Write out the records once more, exactly, and keep any image out.

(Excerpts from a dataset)
--------------------
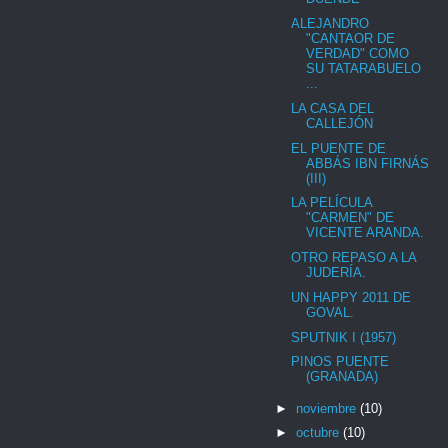
ALEJANDRO
"CANTAOR DE
VERDAD" COMO
SU TATARABUELO
...
LA CASA DEL
CALLEJÓN
EL PUENTE DE
ABBÁS IBN FIRNÁS
(III)
LA PELÍCULA
"CARMEN" DE
VICENTE ARANDA.
OTRO REPASO A LA
JUDERÍA.
UN HAPPY 2011 DE
GOVAL.
SPUTNIK I (1957)
PINOS PUENTE
(GRANADA)
►
noviembre
(10)
►
octubre
(10)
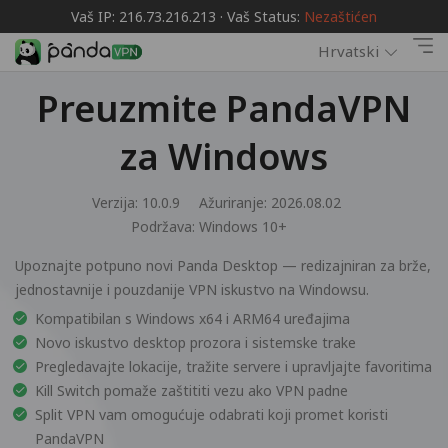
Vaš IP: 216.73.216.213 · Vaš Status:
Nezaštićen
Hrvatski
Preuzmite PandaVPN
za Windows
Verzija: 10.0.9
Ažuriranje: 2026.08.02
Podržava:
Windows 10+
Upoznajte potpuno novi Panda Desktop — redizajniran za brže,
jednostavnije i pouzdanije VPN iskustvo na Windowsu.
Kompatibilan s Windows x64 i ARM64 uređajima
Novo iskustvo desktop prozora i sistemske trake
Pregledavajte lokacije, tražite servere i upravljajte favoritima
Kill Switch pomaže zaštititi vezu ako VPN padne
Split VPN vam omogućuje odabrati koji promet koristi
PandaVPN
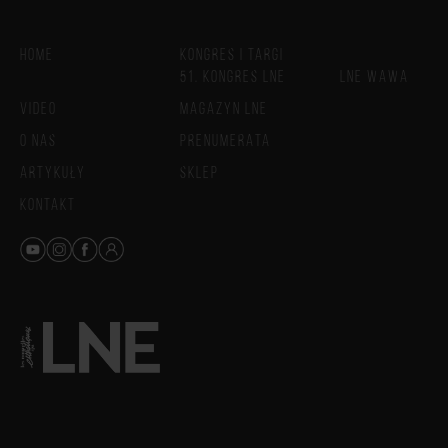
HOME
KONGRES I TARGI
51. KONGRES LNE
LNE WAWA
VIDEO
MAGAZYN LNE
O NAS
PRENUMERATA
ARTYKUŁY
SKLEP
KONTAKT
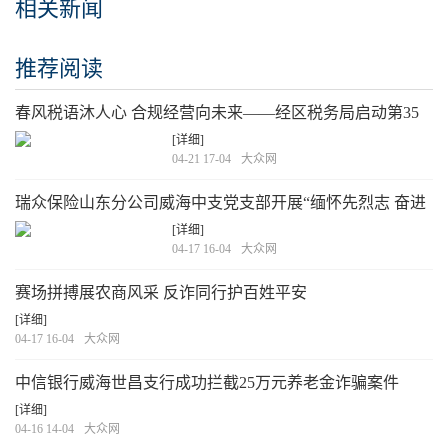
相关新闻
推荐阅读
春风税语沐人心 合规经营向未来——经区税务局启动第35
个全国税收宣传月活动
[详细]
04-21 17-04
大众网
瑞众保险山东分公司威海中支党支部开展“缅怀先烈志 奋进
新征程”主题活动
[详细]
04-17 16-04
大众网
赛场拼搏展农商风采 反诈同行护百姓平安
[详细]
04-17 16-04
大众网
中信银行威海世昌支行成功拦截25万元养老金诈骗案件
[详细]
04-16 14-04
大众网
--------------------
**Answer for the task**
ALEJANDRO
"CANTAOR DE
VERDAD" COMO
SU TATARABUELO
...
LA CASA DEL
CALLEJÓN
EL PUENTE DE
ABBÁS IBN FIRNÁS
(III)
LA PELÍCULA
"CARMEN" DE
VICENTE ARANDA.
OTRO REPASO A LA
JUDERÍA.
UN HAPPY 2011 DE
GOVAL.
SPUTNIK I (1957)
PINOS PUENTE
(GRANADA)
►
noviembre
(10)
►
octubre
(10)
Vaš IP: 216.73.216.213 · Vaš Status:
Nezaštićen
Hrvatski
Preuzmite PandaVPN
za Windows
Verzija: 10.0.9
Ažuriranje: 2026.08.02
Podržava:
Windows 10+
Upoznajte potpuno novi Panda Desktop — redizajniran za brže,
jednostavnije i pouzdanije VPN iskustvo na Windowsu.
Kompatibilan s Windows x64 i ARM64 uređajima
Novo iskustvo desktop prozora i sistemske trake
Pregledavajte lokacije, tražite servere i upravljajte favoritima
Kill Switch pomaže zaštititi vezu ako VPN padne
Split VPN vam omogućuje odabrati koji promet koristi
PandaVPN
HOME
KONGRES I TARGI
51. KONGRES LNE
LNE WAWA
VIDEO
MAGAZYN LNE
O NAS
PRENUMERATA
ARTYKUŁY
SKLEP
KONTAKT
相关新闻
推荐阅读
春风税语沐人心 合规经营向未来——经区税务局启动第35
个全国税收宣传月活动
[详细]
04-21 17-04
大众网
瑞众保险山东分公司威海中支党支部开展“缅怀先烈志 奋进
新征程”主题活动
[详细]
04-17 16-04
大众网
赛场拼搏展农商风采 反诈同行护百姓平安
[详细]
04-17 16-04
大众网
中信银行威海世昌支行成功拦截25万元养老金诈骗案件
[详细]
04-16 14-04
大众网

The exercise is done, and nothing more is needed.